5月18、19日に大阪・生国魂神社で開催された上方落語のお祭り「彦八まつり」には新鮮な驚きがいくつかあった。
まずは1970年代のラジオ、テレビで一世風靡(ふうび)した横山プリン氏の登場。上方落語の重鎮、桂福団治(83)の対談相手としてトークショーとして姿を見せたのだが、はたして会場ファンのどれだけが彼の全盛期を知っていただろうか。
ラジオ大阪「カットジャパン1310」で、ハイテンポ&毒舌トークがそれまでのAMラジオに革命を起こした。視聴者からの電話がヒントで生まれた「まいど!」「おいど!」のあいさつは衝撃的でさえあった。型破りな言動は、その後のやしきたかじんさんを思わせるものでもあった。

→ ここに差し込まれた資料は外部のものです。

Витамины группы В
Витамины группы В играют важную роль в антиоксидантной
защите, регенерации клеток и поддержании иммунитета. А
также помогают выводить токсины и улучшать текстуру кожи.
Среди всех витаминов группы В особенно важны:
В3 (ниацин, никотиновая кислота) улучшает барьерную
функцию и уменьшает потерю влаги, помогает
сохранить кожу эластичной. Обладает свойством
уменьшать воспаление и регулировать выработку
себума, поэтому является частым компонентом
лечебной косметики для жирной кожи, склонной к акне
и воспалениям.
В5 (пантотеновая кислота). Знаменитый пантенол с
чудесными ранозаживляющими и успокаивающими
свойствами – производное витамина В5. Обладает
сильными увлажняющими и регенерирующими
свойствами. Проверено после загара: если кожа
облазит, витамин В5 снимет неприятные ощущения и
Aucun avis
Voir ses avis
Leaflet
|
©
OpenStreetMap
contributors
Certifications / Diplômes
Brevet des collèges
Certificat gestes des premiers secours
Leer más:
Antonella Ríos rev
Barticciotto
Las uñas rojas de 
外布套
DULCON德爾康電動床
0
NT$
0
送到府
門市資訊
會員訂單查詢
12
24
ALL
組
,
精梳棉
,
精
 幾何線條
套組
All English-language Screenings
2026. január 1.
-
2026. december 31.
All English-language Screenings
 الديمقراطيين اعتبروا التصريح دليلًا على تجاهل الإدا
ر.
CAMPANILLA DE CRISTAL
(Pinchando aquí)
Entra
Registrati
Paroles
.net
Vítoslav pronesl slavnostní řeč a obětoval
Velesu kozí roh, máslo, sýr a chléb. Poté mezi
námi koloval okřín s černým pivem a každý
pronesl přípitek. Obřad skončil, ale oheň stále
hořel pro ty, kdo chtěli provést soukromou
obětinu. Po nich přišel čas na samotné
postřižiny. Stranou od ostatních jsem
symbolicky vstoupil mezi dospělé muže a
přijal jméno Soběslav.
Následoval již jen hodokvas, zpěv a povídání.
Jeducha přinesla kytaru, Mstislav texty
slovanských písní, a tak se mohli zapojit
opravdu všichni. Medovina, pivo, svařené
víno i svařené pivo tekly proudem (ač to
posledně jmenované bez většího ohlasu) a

79年には読売テレビ「プリン&キャッシーのTV!TV!」でテレビ界に殴り込み。ムチャぶりが過ぎ、ゲストの女性歌手を泣かせてしまうこともあった。
そんなプリン氏は元々、横山ノックさんの弟子からスタートした。兄弟子のやすしさんとコンビを組むも、双方の強烈な個性がぶつかりあって長続きしなかった。その後は表舞台から姿を消し、ライターなどの仕事をしていた。晩年の「横山ノック一門会」のイベントで大阪の劇場に来たこともあった。
福団治とのトークショーでは、泰然とした福団治とは対照的に、プリン氏は左右をキョロキョロ見渡し、姿勢を次々変えては落ち着かない様子だった。

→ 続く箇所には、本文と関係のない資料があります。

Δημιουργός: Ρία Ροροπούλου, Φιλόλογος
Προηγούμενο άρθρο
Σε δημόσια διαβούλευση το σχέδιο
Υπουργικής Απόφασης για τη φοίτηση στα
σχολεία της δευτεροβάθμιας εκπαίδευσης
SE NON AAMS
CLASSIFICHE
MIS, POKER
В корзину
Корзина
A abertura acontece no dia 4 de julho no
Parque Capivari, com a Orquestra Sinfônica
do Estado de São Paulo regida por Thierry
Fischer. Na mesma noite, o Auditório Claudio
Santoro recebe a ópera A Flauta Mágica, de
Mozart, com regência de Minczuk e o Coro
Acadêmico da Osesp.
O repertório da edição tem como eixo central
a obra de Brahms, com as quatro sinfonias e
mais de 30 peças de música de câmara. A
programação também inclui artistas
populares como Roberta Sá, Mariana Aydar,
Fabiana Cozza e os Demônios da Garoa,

「テレビやラジオの世界で生きてきたから、1分1秒の時間が気になるねん」と話した直後、旧友の福団治に向かって「次の人間国宝や!」。故桂米朝さんに次ぐ上方落語第2の人間国宝に推挙した(といっても、プリン氏に決定権はない)。
威勢の良さは若いころと変わらない。85歳のプリン氏を上方落語のお祭りで見られるとは思わなかった。うれしい誤算というやつだ。
サプライズ第2弾は、かしまし娘の三女、正司花江さん(88)が桂文枝(80)のハワイアンバンドのゲストに特別出演。「お姉さん(歌江さん)が亡くなって寂しいんじゃないかと思って、声をかけさせてもらいました」と文枝。「88歳」「88歳」と文枝に連呼されると「88歳は、もうええねん!」と声を張り上げる元気な一面も見せた。
着ているドレスは自前で50年前のもの、久々にギターを手に取ると、かつてかしまし娘がオープニングで歌っていた「うちら陽気なかしまし娘」と軽快に歌い出す。手の指が覚えているのだろう、ピックを用いてリードもベースランも自然に奏でていた。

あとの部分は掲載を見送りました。